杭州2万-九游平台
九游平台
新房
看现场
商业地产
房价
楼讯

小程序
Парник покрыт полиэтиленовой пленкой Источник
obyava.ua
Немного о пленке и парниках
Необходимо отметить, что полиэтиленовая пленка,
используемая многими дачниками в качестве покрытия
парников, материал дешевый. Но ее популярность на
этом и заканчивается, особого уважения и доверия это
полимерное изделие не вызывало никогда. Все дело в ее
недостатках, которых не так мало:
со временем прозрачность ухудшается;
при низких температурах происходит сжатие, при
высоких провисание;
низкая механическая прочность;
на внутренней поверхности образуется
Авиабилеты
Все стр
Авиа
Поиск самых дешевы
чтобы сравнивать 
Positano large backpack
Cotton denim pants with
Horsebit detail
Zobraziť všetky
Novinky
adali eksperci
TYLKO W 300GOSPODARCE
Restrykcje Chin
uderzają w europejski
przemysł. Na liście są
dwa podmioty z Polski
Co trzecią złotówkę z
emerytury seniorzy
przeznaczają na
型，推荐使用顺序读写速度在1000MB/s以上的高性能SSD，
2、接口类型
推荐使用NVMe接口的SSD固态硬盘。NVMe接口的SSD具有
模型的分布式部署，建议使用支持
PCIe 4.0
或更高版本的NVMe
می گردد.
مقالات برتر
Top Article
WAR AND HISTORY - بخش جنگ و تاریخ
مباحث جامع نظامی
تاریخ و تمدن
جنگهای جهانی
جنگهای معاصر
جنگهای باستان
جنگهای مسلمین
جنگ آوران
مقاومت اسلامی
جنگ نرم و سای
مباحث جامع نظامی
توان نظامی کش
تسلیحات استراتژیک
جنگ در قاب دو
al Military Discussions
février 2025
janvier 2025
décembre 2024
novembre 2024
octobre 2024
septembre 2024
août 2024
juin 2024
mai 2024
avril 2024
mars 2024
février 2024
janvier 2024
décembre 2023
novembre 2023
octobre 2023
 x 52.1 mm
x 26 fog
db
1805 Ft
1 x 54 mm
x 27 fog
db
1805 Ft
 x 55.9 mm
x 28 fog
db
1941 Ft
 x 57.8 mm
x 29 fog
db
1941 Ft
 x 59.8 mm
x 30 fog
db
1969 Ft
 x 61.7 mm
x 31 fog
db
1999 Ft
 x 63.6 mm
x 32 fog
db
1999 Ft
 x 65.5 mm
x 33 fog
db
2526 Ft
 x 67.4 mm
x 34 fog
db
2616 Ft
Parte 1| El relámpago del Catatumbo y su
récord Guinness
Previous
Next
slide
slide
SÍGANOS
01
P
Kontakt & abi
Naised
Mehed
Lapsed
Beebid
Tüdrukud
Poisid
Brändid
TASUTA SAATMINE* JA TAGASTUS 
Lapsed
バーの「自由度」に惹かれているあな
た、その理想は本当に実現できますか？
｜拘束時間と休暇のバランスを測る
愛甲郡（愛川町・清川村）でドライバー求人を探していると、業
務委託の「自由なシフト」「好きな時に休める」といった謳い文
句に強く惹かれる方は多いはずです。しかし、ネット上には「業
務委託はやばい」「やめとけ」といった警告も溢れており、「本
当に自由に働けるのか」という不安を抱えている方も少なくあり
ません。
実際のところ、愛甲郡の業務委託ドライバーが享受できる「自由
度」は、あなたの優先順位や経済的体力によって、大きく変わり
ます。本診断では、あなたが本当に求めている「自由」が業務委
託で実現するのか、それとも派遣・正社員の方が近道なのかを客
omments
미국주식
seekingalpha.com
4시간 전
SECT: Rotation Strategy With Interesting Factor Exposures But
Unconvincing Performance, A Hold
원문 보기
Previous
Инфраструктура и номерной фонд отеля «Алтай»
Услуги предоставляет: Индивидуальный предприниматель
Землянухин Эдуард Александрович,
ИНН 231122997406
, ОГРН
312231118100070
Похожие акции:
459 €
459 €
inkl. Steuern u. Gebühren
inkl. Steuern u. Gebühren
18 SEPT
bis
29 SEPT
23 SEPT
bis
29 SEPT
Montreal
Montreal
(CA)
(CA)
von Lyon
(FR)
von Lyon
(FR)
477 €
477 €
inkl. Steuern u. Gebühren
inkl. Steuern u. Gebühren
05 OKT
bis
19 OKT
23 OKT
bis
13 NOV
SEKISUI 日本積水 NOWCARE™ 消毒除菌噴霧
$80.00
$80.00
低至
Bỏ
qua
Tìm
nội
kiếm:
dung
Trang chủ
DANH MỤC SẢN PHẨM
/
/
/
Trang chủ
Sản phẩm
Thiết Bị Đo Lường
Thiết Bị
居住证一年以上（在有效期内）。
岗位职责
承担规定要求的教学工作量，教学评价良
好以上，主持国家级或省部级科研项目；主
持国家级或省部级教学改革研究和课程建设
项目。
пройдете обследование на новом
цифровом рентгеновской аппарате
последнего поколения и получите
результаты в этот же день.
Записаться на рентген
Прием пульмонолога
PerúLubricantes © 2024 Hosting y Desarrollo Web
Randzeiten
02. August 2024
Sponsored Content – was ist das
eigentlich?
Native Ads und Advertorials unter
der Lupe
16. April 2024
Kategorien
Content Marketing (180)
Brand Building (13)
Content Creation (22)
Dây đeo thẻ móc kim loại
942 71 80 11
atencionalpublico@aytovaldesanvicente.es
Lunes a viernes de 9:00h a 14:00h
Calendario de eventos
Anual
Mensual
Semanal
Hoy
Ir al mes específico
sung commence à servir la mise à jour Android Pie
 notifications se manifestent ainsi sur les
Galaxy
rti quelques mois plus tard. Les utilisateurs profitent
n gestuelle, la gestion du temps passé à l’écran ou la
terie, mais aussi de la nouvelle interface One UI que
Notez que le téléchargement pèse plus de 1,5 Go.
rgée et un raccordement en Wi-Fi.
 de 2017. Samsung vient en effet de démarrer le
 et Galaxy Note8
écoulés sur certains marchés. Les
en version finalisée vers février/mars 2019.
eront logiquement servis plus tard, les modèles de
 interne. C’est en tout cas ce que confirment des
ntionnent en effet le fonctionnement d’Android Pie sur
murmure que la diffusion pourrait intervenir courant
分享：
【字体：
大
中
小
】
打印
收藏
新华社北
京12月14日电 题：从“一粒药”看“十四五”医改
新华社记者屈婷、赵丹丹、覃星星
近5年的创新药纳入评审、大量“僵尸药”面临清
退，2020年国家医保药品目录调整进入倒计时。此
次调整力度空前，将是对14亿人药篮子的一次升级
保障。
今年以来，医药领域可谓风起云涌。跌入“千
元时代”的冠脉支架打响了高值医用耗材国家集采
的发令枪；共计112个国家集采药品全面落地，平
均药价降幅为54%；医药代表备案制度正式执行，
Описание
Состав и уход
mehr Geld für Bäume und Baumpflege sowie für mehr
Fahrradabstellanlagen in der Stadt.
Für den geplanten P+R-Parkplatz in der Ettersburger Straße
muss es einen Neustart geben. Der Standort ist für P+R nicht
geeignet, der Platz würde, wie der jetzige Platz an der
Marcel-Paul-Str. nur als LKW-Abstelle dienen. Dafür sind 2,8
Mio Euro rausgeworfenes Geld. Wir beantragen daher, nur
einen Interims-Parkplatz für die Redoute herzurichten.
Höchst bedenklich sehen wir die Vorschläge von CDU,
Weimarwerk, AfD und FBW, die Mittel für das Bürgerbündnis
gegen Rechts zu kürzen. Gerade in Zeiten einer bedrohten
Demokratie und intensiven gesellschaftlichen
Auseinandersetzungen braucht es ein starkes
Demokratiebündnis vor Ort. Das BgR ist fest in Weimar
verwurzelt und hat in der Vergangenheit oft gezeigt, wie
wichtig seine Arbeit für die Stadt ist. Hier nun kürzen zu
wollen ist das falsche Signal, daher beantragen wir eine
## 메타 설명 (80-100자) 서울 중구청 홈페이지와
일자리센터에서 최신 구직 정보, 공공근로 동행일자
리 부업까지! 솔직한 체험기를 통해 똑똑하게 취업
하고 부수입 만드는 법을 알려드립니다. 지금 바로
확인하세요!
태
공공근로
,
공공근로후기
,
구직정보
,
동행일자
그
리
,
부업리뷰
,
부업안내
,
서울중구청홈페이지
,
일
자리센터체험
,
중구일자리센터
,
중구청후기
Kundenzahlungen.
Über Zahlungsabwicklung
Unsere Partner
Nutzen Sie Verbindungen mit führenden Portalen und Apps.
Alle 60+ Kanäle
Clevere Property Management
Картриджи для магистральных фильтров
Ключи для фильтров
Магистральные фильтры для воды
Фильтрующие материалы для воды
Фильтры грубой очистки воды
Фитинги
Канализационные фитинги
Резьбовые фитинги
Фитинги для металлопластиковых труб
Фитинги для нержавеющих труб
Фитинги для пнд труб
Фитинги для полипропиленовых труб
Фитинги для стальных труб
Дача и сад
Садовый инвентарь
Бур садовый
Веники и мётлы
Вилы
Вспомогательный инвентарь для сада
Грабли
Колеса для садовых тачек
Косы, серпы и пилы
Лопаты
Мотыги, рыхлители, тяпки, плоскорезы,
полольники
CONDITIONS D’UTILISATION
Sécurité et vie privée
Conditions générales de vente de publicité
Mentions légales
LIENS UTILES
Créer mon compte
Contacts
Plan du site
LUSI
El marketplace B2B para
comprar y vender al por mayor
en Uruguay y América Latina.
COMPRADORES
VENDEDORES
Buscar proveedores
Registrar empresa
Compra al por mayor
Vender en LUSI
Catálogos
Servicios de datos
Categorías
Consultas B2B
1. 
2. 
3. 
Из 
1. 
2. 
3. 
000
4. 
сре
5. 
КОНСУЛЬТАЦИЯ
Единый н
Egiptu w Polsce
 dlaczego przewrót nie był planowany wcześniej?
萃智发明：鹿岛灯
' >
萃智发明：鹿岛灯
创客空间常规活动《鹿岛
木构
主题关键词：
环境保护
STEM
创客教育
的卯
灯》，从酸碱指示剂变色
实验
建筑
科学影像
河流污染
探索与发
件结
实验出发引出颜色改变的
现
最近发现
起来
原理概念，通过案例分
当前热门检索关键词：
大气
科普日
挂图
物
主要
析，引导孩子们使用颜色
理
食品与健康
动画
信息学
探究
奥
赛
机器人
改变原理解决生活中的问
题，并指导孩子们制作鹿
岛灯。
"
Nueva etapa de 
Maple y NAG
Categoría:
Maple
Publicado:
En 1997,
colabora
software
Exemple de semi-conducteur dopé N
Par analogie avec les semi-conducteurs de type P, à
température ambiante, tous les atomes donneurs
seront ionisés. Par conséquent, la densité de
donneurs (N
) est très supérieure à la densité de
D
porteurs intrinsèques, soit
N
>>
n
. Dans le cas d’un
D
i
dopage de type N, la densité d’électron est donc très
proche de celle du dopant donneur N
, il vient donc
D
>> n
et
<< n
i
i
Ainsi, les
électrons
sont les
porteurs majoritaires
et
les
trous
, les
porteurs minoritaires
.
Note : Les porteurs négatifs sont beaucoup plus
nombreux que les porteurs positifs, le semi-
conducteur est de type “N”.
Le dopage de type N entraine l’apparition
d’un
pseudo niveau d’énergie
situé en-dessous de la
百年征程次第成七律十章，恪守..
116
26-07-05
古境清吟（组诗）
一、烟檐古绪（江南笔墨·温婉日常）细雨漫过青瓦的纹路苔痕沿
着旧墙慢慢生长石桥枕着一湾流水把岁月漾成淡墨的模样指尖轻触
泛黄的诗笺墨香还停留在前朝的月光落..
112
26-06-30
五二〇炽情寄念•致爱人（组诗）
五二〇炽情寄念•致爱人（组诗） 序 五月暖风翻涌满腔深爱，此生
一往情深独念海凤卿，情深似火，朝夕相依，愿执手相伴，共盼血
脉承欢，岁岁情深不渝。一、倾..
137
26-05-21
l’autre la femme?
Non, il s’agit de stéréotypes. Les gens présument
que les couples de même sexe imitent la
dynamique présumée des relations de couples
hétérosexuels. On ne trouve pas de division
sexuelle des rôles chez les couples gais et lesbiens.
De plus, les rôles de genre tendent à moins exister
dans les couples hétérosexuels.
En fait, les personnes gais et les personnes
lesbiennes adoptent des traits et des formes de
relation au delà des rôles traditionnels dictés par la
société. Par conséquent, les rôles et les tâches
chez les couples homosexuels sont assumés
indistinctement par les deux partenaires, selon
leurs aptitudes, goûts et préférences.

-------------------------

TASK TO CARRY OUT: Within the records above, count the lines that hold the word "kürzen" and give only that number.

EXERCISE ANSWER: 2